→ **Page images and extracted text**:
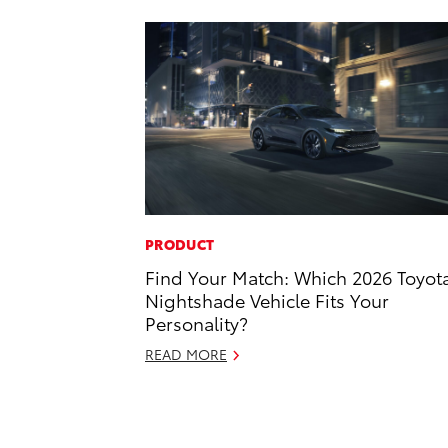
PRODUCT
Find Your Match: Which 2026 Toyot
Nightshade Vehicle Fits Your
Personality?
READ MORE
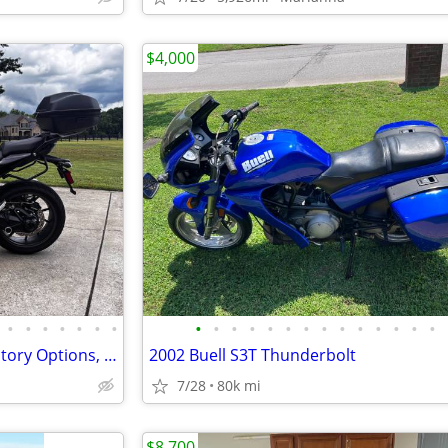
$4,000
•
•
•
•
•
•
•
•
•
•
•
•
•
•
•
•
•
•
•
•
•
BMW R1250RS, 2020 MY, All Factory Options, 2946 miles
2002 Buell S3T Thunderbolt
7/28
80k mi
$8,700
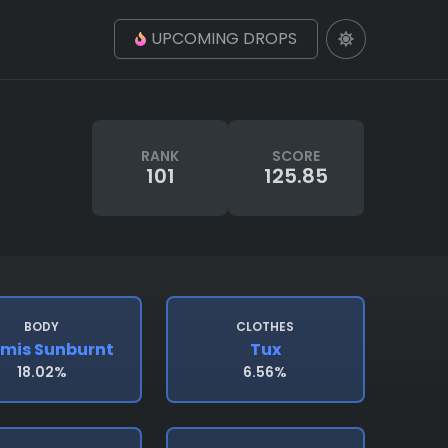
UPCOMING DROPS
RANK
SCORE
101
125.85
BODY
CLOTHES
mis Sunburnt
Tux
18.02%
6.56%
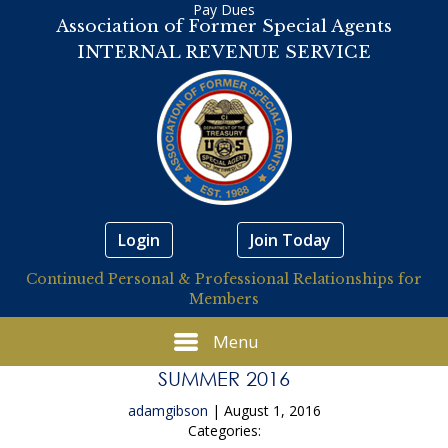
Pay Dues
Association of Former Special Agents
INTERNAL REVENUE SERVICE
Login
Join Today
Continued Personal & Professional Relationships for
Members
Menu
SUMMER 2016
adamgibson
|
August 1, 2016
Categories:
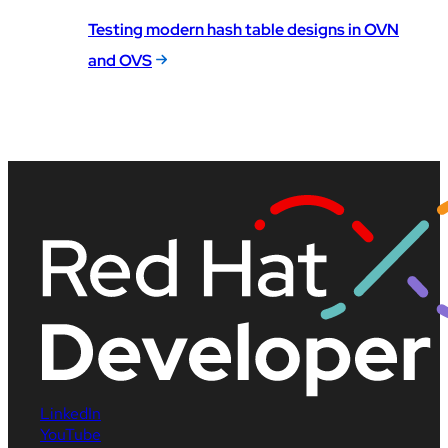
Testing modern hash table designs in OVN
and OVS
LinkedIn
YouTube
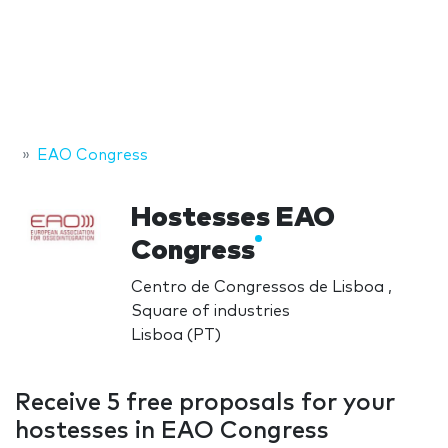
EAO Congress
Hostesses EAO
Congress
Centro de Congressos de Lisboa ,
Square of industries
Lisboa (PT)
Receive 5 free proposals for your
hostesses in EAO Congress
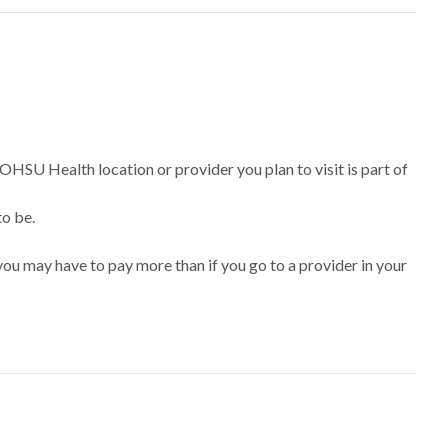
 OHSU Health location or provider you plan to visit is part of
to be.
ou may have to pay more than if you go to a provider in your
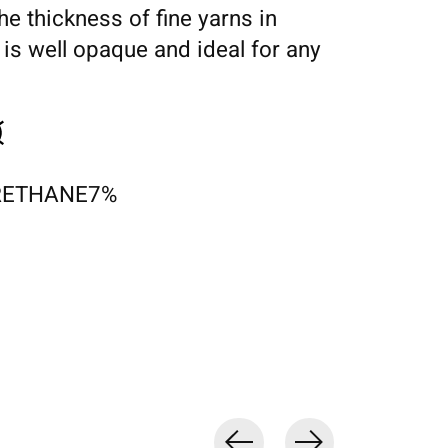
the thickness of fine yarns in
 is well opaque and ideal for any
RETHANE7%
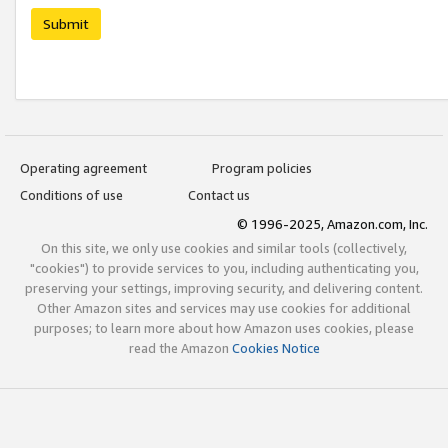
Submit
Operating agreement
Program policies
Conditions of use
Contact us
© 1996-2025, Amazon.com, Inc.
On this site, we only use cookies and similar tools (collectively,
"cookies") to provide services to you, including authenticating you,
preserving your settings, improving security, and delivering content.
Other Amazon sites and services may use cookies for additional
purposes; to learn more about how Amazon uses cookies, please
read the Amazon
Cookies Notice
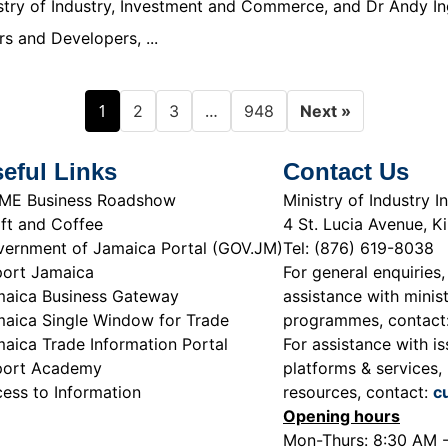
nistry of Industry, Investment and Commerce, and Dr Andy In
s and Developers, ...
1
…
2
3
948
Next »
eful Links
Contact Us
ME Business Roadshow
Ministry of Industry
ft and Coffee
4 St. Lucia Avenue, K
ernment of Jamaica Portal (GOV.JM)
Tel: (876) 619-8038
ort Jamaica
For general enquiries,
aica Business Gateway
assistance with minist
aica Single Window for Trade
programmes, contact
aica Trade Information Portal
For assistance with is
port Academy
platforms & services, 
ess to Information
resources, contact:
c
Opening hours
Mon-Thurs: 8:30 AM 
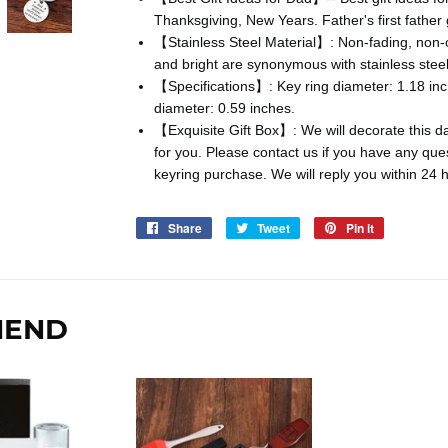
Thanksgiving, New Years. Father's first father g
【Stainless Steel Material】: Non-fading, non-ox
and bright are synonymous with stainless steel
【Specifications】: Key ring diameter: 1.18 inc
diameter: 0.59 inches.
【Exquisite Gift Box】: We will decorate this dad
for you. Please contact us if you have any qu
keyring purchase. We will reply you within 24 
Share
Share
Tweet
Tweet
Pin it
Pin
on
on
on
Facebook
Twitter
Pinterest
MEND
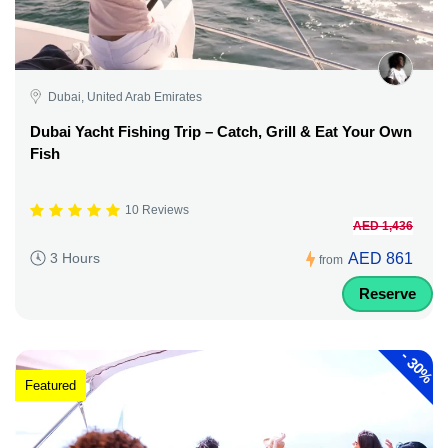
Dubai, United Arab Emirates
Dubai Yacht Fishing Trip – Catch, Grill & Eat Your Own
Fish
10 Reviews
AED 1,436
AED 861
3 Hours
from
Reserve
-
30%
Featured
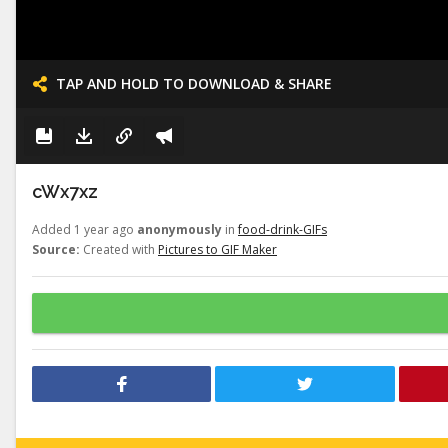
TAP AND HOLD TO DOWNLOAD & SHARE
cWx7xz
Added 1 year ago
anonymously
in
food-drink-GIFs
Source:
Created with
Pictures to GIF Maker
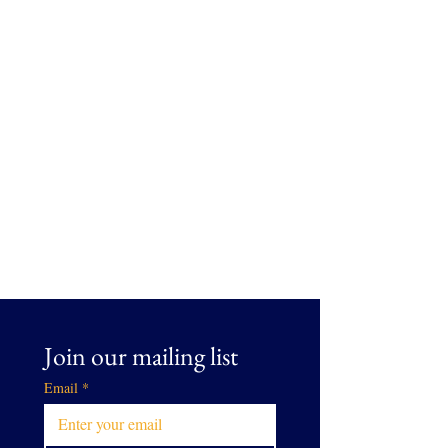
Join our mailing list
Email
*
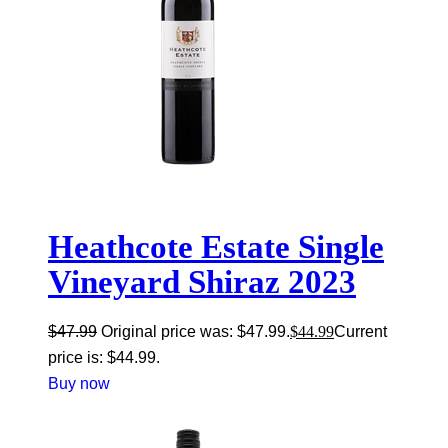
Heathcote Estate Single
Vineyard Shiraz 2023
$
47.99
Original price was: $47.99.
$
44.99
Current
price is: $44.99.
Buy now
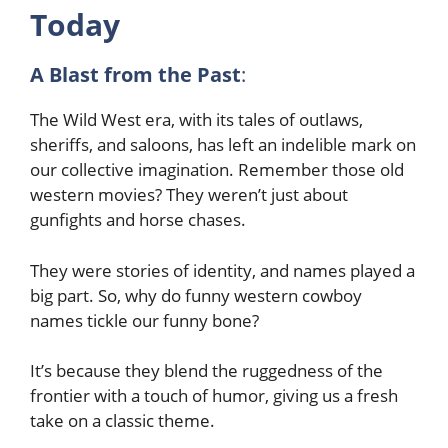
Today
A Blast from the Past
:
The Wild West era, with its tales of outlaws,
sheriffs, and saloons, has left an indelible mark on
our collective imagination. Remember those old
western movies? They weren’t just about
gunfights and horse chases.
They were stories of identity, and names played a
big part. So, why do funny western cowboy
names tickle our funny bone?
It’s because they blend the ruggedness of the
frontier with a touch of humor, giving us a fresh
take on a classic theme.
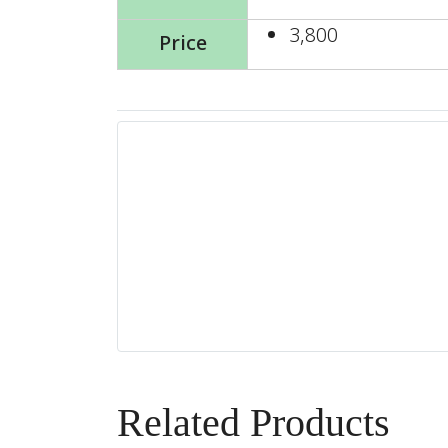
3,800
Price
Related Products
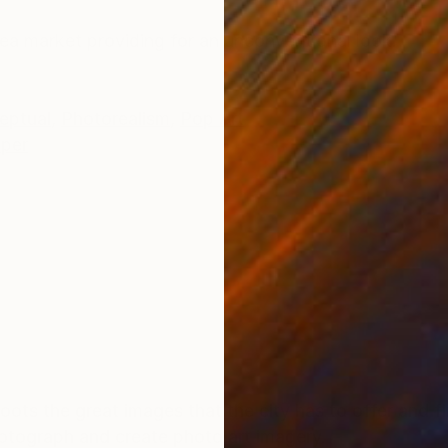
ONS
SHIPPING AND RETURNS
flea market providing for an unconventional look.
eptual
,
Photorealism
,
Pop Art
per
ots the great images that the city has to offer and 
hotograph and create photo art imagery.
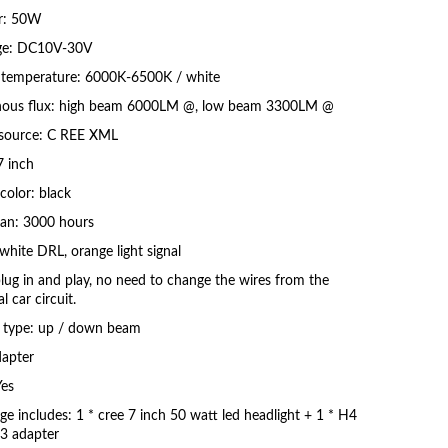
r: 50W
ge: DC10V-30V
 temperature: 6000K-6500K / white
ous flux: high beam 6000LM @, low beam 3300LM @
 source: C REE XML
7 inch
color: black
pan: 3000 hours
white DRL, orange light signal
plug in and play, no need to change the wires from the
al car circuit.
type: up / down beam
apter
es
ge includes: 1 * cree 7 inch 50 watt led headlight + 1 * H4
3 adapter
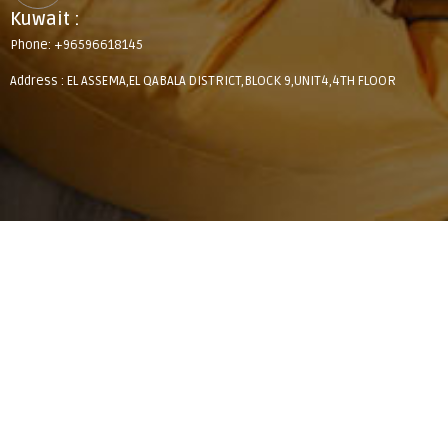
Kuwait :
Phone: +96596618145
Address : EL ASSEMA,EL QABALA DISTRICT,BLOCK 9,UNIT4,4TH FLOOR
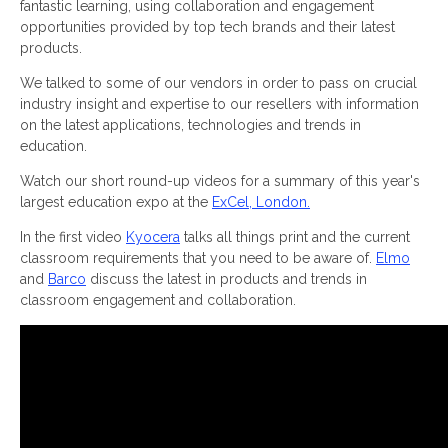
fantastic learning, using collaboration and engagement
opportunities provided by top tech brands and their latest
products.
We talked to some of our vendors in order to pass on crucial
industry insight and expertise to our resellers with information
on the latest applications, technologies and trends in
education.
Watch our short round-up videos for a summary of this year's
largest education expo at the
ExCel, London.
In the first video
Kyocera
talks all things print and the current
classroom requirements that you need to be aware of.
Elmo
and
Barco
discuss the latest in products and trends in
classroom engagement and collaboration.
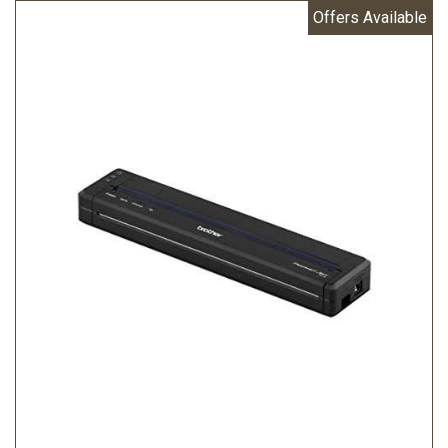
Offers Available
Peripheral)
MEMORY CAPACITY RAM: 32MB Flash: 6MB
WEIGHT: 0.48 kg
WINDOWS OPERATING SYSTEM: Windows Vista / 7 / 8/
8.1/ 10 Windows Server 2008/2008 R2 Windows server
2012/2012 R2
MAC OPERATING SYSTEM: Mac OS X v10.8/10.9/10.10
LINUX OPERATING SYSTEM: Redhat Debian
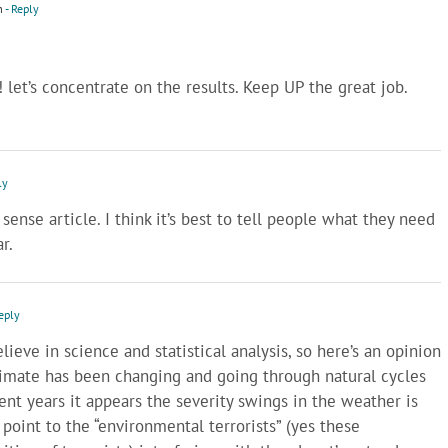
m
- Reply
 let’s concentrate on the results. Keep UP the great job.
ly
nse article. I think it’s best to tell people what they need
r.
eply
lieve in science and statistical analysis, so here’s an opinion
climate has been changing and going through natural cycles
cent years it appears the severity swings in the weather is
oint to the “environmental terrorists” (yes these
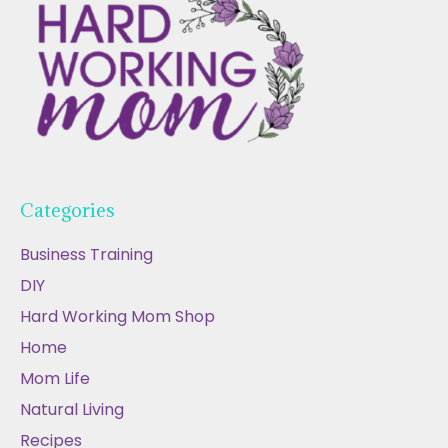
Categories
Business Training
DIY
Hard Working Mom Shop
Home
Mom Life
Natural Living
Recipes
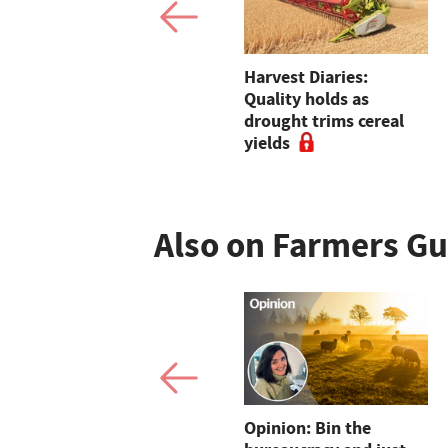
Mistrust remains at
Harvest Diaries:
Red Tractor as
Quality holds as
assurance body insists
drought trims cereal
real change is being
yields
delivered
Also on Farmers G
Dairy sheep open up
Opinion: Bin the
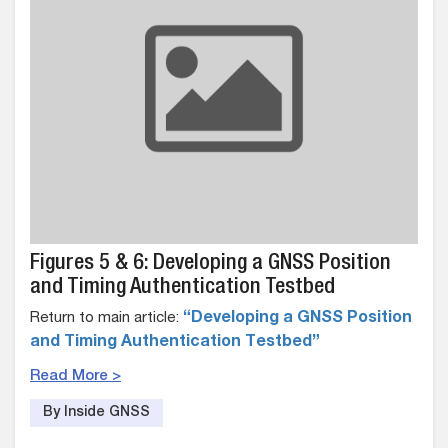
Figures 5 & 6: Developing a GNSS Position
and Timing Authentication Testbed
Return to main article:
“Developing a GNSS Position
and Timing Authentication Testbed”
Read More >
By Inside GNSS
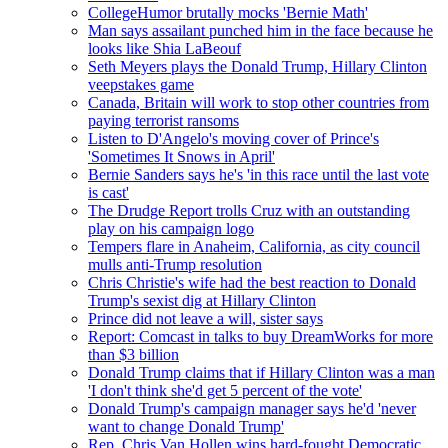
CollegeHumor brutally mocks 'Bernie Math'
Man says assailant punched him in the face because he
looks like Shia LaBeouf
Seth Meyers plays the Donald Trump, Hillary Clinton
veepstakes game
Canada, Britain will work to stop other countries from
paying terrorist ransoms
Listen to D'Angelo's moving cover of Prince's
'Sometimes It Snows in April'
Bernie Sanders says he's 'in this race until the last vote
is cast'
The Drudge Report trolls Cruz with an outstanding
play on his campaign logo
Tempers flare in Anaheim, California, as city council
mulls anti-Trump resolution
Chris Christie's wife had the best reaction to Donald
Trump's sexist dig at Hillary Clinton
Prince did not leave a will, sister says
Report: Comcast in talks to buy DreamWorks for more
than $3 billion
Donald Trump claims that if Hillary Clinton was a man
'I don't think she'd get 5 percent of the vote'
Donald Trump's campaign manager says he'd 'never
want to change Donald Trump'
Rep. Chris Van Hollen wins hard-fought Democratic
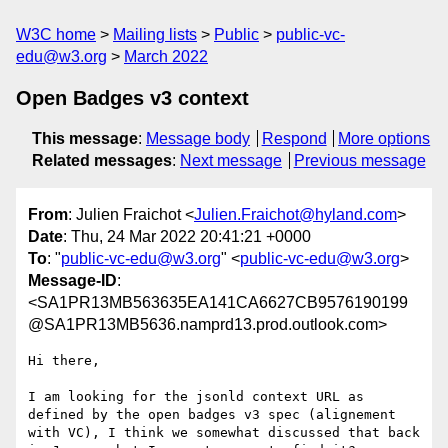
W3C home
Mailing lists
Public
public-vc-
edu@w3.org
March 2022
Open Badges v3 context
This message
:
Message body
Respond
More options
Related messages
:
Next message
Previous message
From
: Julien Fraichot <
Julien.Fraichot@hyland.com
>
Date
: Thu, 24 Mar 2022 20:41:21 +0000
To
: "
public-vc-edu@w3.org
" <
public-vc-edu@w3.org
>
Message-ID
:
<SA1PR13MB563635EA141CA6627CB9576190199
@SA1PR13MB5636.namprd13.prod.outlook.com>
Hi there,

I am looking for the jsonld context URL as 
defined by the open badges v3 spec (alignement 
with VC), I think we somewhat discussed that back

→ **What to work on**: Above are the records; repeat their lines from the first through the line containing "ou may have", and leave out each picture.

→ **Reply**:
PRODUCT
Find Your Match: Which 2026 Toyot
Nightshade Vehicle Fits Your
Personality?
READ MORE
$4,000
•
•
•
•
•
•
•
•
•
•
•
•
•
•
•
•
•
•
•
•
•
BMW R1250RS, 2020 MY, All Factory Options, 2946 miles
2002 Buell S3T Thunderbolt
7/28
80k mi
$8,700
UPCOMING DROPS
RANK
SCORE
101
125.85
BODY
CLOTHES
mis Sunburnt
Tux
18.02%
6.56%
Pay Dues
Association of Former Special Agents
INTERNAL REVENUE SERVICE
Login
Join Today
Continued Personal & Professional Relationships for
Members
Menu
SUMMER 2016
adamgibson
|
August 1, 2016
Categories:
Testing modern hash table designs in OVN
and OVS
LinkedIn
YouTube
EAO Congress
Hostesses EAO
Congress
Centro de Congressos de Lisboa ,
Square of industries
Lisboa (PT)
Receive 5 free proposals for your
hostesses in EAO Congress
 OHSU Health location or provider you plan to visit is part of
to be.
ou may have to pay more than if you go to a provider in your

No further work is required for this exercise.